Yes, new sellers should promote themselves a bit to speed up the process but fiverr also should make a system of promoting quality gigs which they do. They have “new sellers” when you search for something.

Instead of promotion I think new sellers should think about what and how to sell. When I joined I offered it twice better for twice cheaper in my category. And I didn’t change it till now. Maybe it will sound too egoistic but I currently have the best offer in my blog mentions category. There are are no better blogs or better prices in it. That’s the one of the reasons I have 100% rating with only 5 negative reviews (some insane buyers) in 2500 orders.

So my suggestion to new sellers is to focus on offering better service or unique service. If it is highly competitive category you must offer it better or more for less money.

If you are, for example in writing category and see that for $5 people mostly sell 300-400 words then you offer 600 words for $5. Yes, it is a hard work but there is no business in the world to make millions without hard work.

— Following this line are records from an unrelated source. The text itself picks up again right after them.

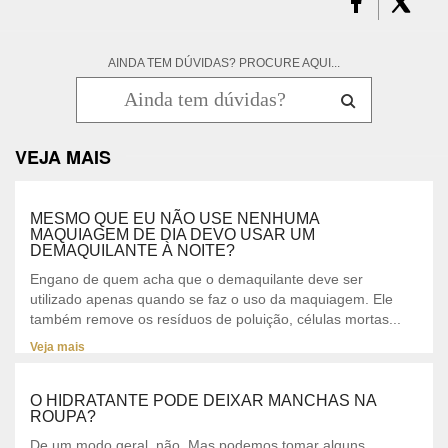
AINDA TEM DÚVIDAS? PROCURE AQUI...
VEJA MAIS
MESMO QUE EU NÃO USE NENHUMA
MAQUIAGEM DE DIA DEVO USAR UM
DEMAQUILANTE À NOITE?
Engano de quem acha que o demaquilante deve ser
utilizado apenas quando se faz o uso da maquiagem. Ele
também remove os resíduos de poluição, células mortas...
Veja mais
O HIDRATANTE PODE DEIXAR MANCHAS NA
ROUPA?
De um modo geral, não. Mas podemos tomar alguns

Later, when you have customer base you can set average price and continue working.

Reply to @mgjohn78: Yes, you are right. But in many cases customer base is a good thing. In my case I do not profit a lot on a big customer base. As I do guest blogging I actually do not like returning customers. If I wrote a post about someones business I will not like to write it again as it is spam so I suggest to people not to order double orders or it will look like spam.

Reply to @m2webs:

Once again, your situation does not apply to this particular thread. You were on Fiverr years before these changes went into effect. The fact that your level of success was achieved by just sitting back and waiting for the orders to come in no longer applies to those who are having trouble gaining sales now. Gone are the days when sitting back and waiting for free success is a valid business model for Fiverr’s newer sellers.

Reply to @fastcopywriter: That’s awesome. My new title: I will develop a satanic database.

That is a great idea though, getting really specific to hit certain keywords. Thank you.

everyone go check out my gigs they can help you if you need music promtions or just music tips go check it out

Reply to @tresavage:

Your comment contributes nothing to this forum thread. Please do not post unrelated gig promotion in here.

I think if a seller has to bring in most of their own sales by self promoting it almost negates the benefits of using Fiverr, since you’re already paying them 20% commission. It’s really so easy to start a website even if you’re not a webmaster. I started one on Weebly months ago and have successfully promoted myself on Twitter and Facebook. It wouldn’t have made any sense to promote my Fiverr link where it takes potential customers to all my competitors. Plus it’s also safer money-wise. On Fiverr they can always deduct money out of your account and you are helpless in defending yourself in Paypal disputes. Deletion of successful gigs with vague explanations. Automated system that monitors communication that can demote levels. Restrictions on openly communicating with customers (censored words). Sometimes very slow responses in customer service. Basically, you lack a lot of control of your business. Fiverr can be fun at times and an interesting place to learn and experiment with new ideas. Although, I think pretty much every seller here should start their own website on the side and build THAT up with promotion.

Reply to @accessgirl: I hope it helps you. “Satan” was just an idea, try other keywords to see if any results appear. I make no promises. There was a time I was selling “gun soap,” and nobody was buying, not a single customer wanted soaps shaped like guns. Besides, eventually I decided why do I want to spend money shipping stuff?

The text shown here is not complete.